Tommy S: Chomsky (why the "quotes"?) is not a pacifist as far as I know. He certainly supported the right of the Vietnamese people to resist American aggression. (Which shows that Mr. DeVine is not only stupid but misrepresents Chomsky.) In _American Power and the New Mandarins_ he did an interesting, inconclusive discussion of pacifism, but he distinguished it from his own position.
One trouble we have in the La-la Land known as American political discourse is that anyone who opposes a given act of violence, for whatever grounds, will be dismissed as a "pacifist" by the Wise Heads of the Mainstream.

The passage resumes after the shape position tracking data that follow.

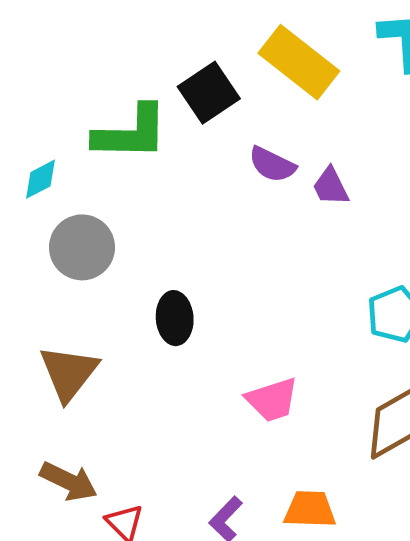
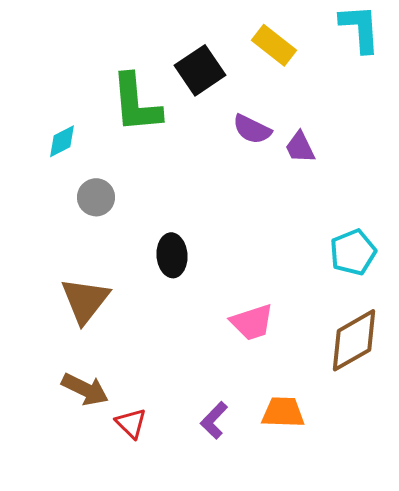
yellow rectangle: (299, 62) -> (274, 45), size x0.7
green L-shape: (131, 133) -> (136, 103), turned 84
gray circle: (82, 247) -> (96, 197), size x0.7

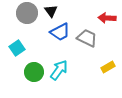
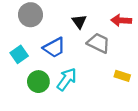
black triangle: (51, 11) -> (79, 22), moved
blue trapezoid: (60, 32) -> (54, 48), moved
yellow rectangle: (108, 67) -> (122, 76), turned 48

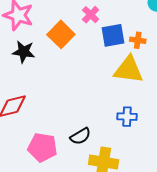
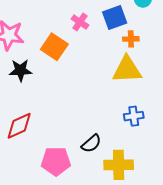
blue square: (113, 35) -> (115, 18), moved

The assumption being, apparently, that only a pacifist would ever object to aggression and terror.
Posted by Duncan | August 7, 2006 9:29 PM
Posted on August 7, 2006 21:29
What a hypocrite. I've heard the type before, and each repeated hearing is slightly more nauseating.
Posted by DoubleHelix | August 7, 2006 10:54 PM
Posted on August 7, 2006 22:54
I just spent a couple of minutes trying to clean his goatee off my screen (with Windex!) -- only to realize that it moved with him when I scrolled the page.